Queria um nome significativo, que representasse em poucas palavras minha personalidade, o que gosto, o que quero fazer. Lembrei então da lenda de Zatoichi. Ele era um homem cego, que vivia no Japão feudal, viajando entre as cidades, ganhando sua vida com seus serviços de massagista, de apostas e da caridade alheia, já que naquela época, os cegos eram uma classe social muito baixa, acima apenas dos mendigos. Sua própria alcunha, Zatoichi, quer dizer “Ichi, o último cego”. Mas na verdade, Zatoichi era um mestre espadachim, que usava de sua aparência frágil e débil como disfarce para melhor proteger os indefesos das cruéis gangues yakuza. Aparentemente fraco, mas na verdade o mais forte de todos.

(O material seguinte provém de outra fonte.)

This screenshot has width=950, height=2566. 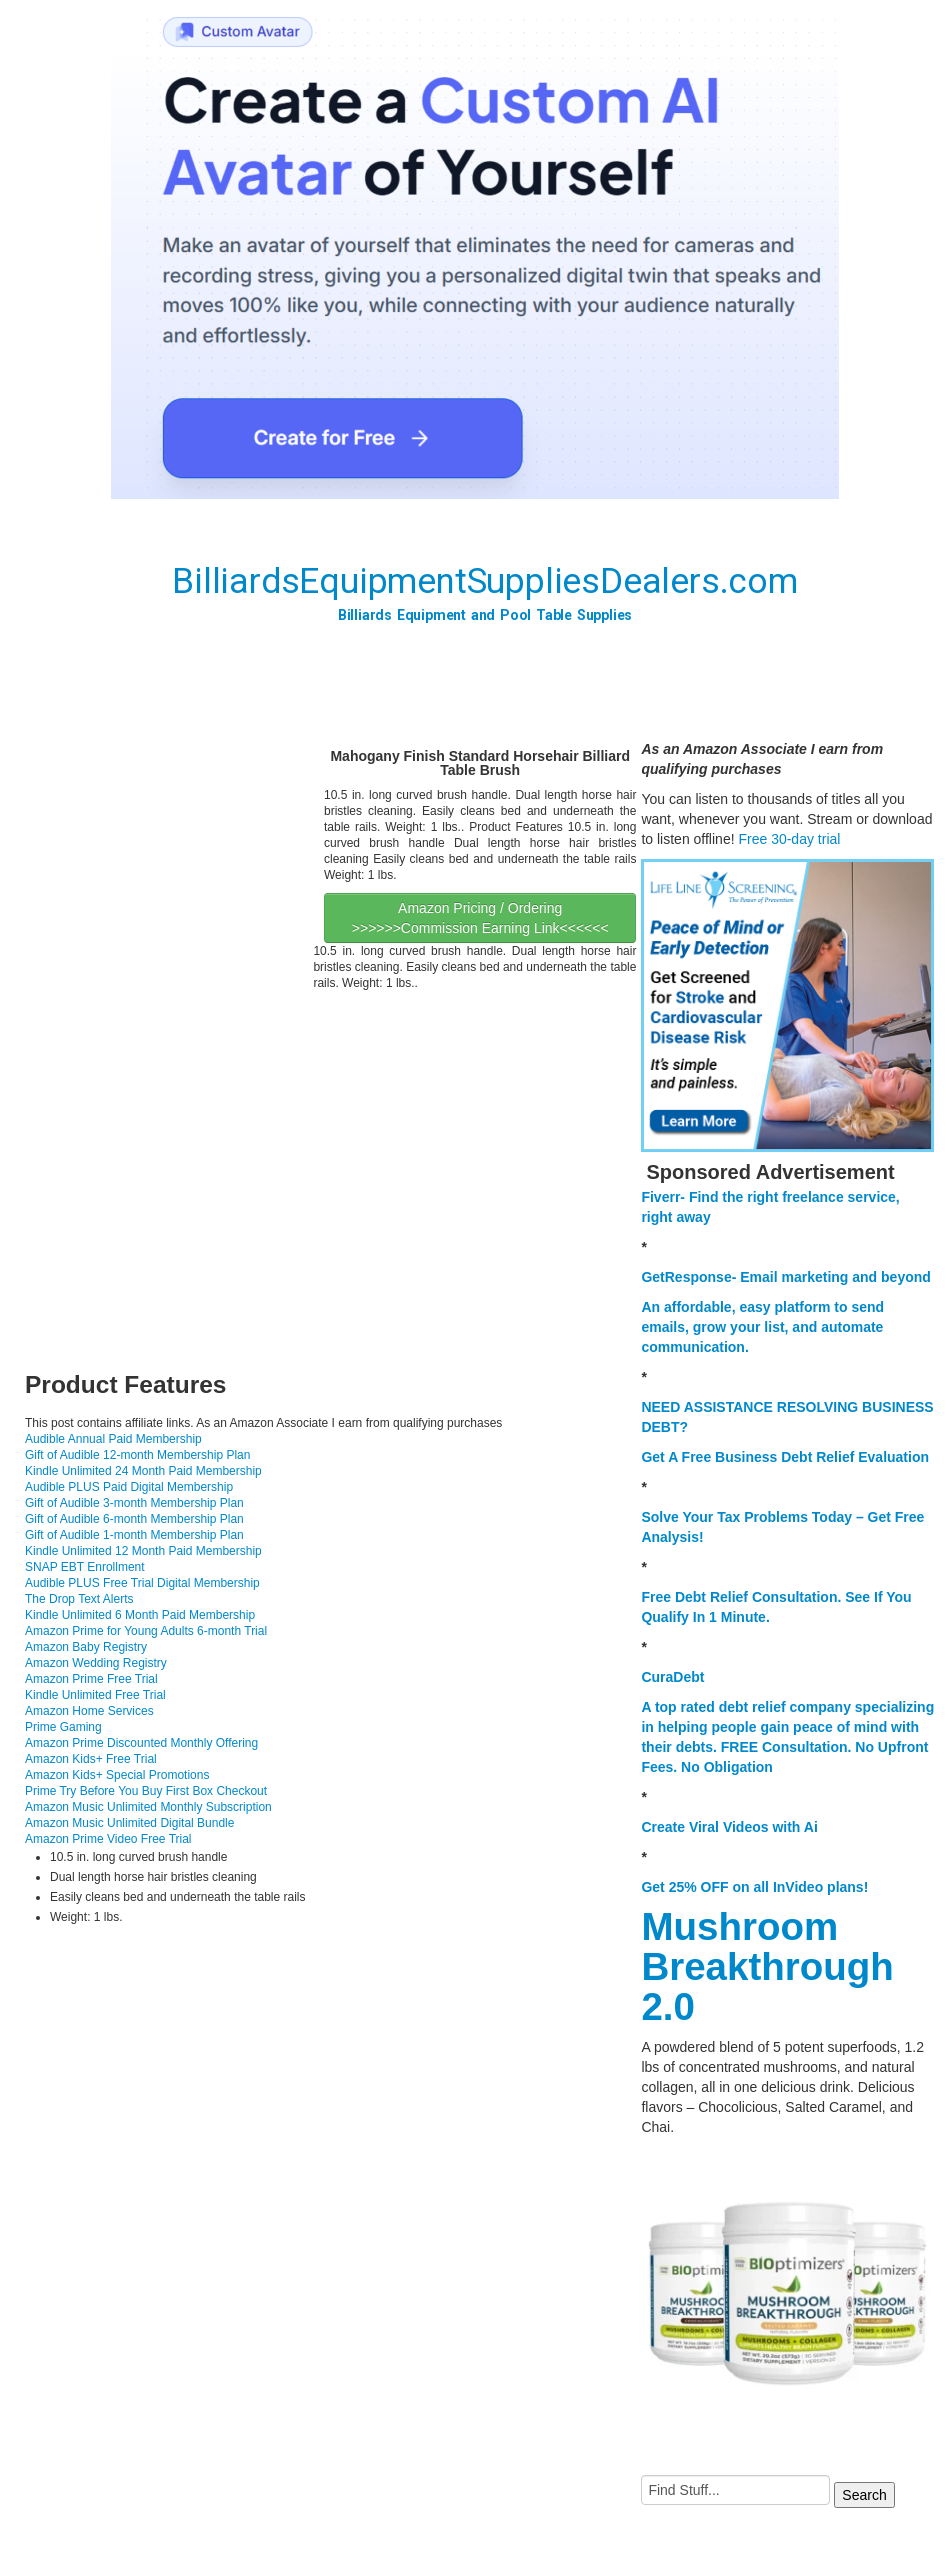 What do you see at coordinates (91, 1679) in the screenshot?
I see `Amazon Prime Free Trial` at bounding box center [91, 1679].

Disciplina, sentido, determinação: é essa a sensação que este nome me traz. Não por causa de um filme que assisti, mas pelo espírito que ele incorpora. C. G. Jung chamaria este espírito de “arquétipo do herói”. O Herói está presente em todas as histórias de todas as culturas, da mitologia ou literatura recente, seja da Ásia, América ou Europa. E em todas elas, seu espírito transcende seu corpo através do treino e da dificuldade que encontra em sua jornada. A espada representa o auto-controle, a compaixão e a vontade, adquiridas através de diligente disciplina. Os cegos, na cultura helênica antiga, eram considerados sábios, pois tinham olhos para um mundo que os que enxergam não têm acesso.

E é isso que sou. Um cego, ao mesmo tempo forte e fraco, buscando transcender seu próprio corpo, seu próprio ego, ajudando pessoas e enfrentando a si mesmo. Uma recente teoria em Psicologia afirma que somos condicionados pelas relações verbais que criamos com nosso mundo. Se isto for verdade, este blog é o lugar perfeito para que eu escreva.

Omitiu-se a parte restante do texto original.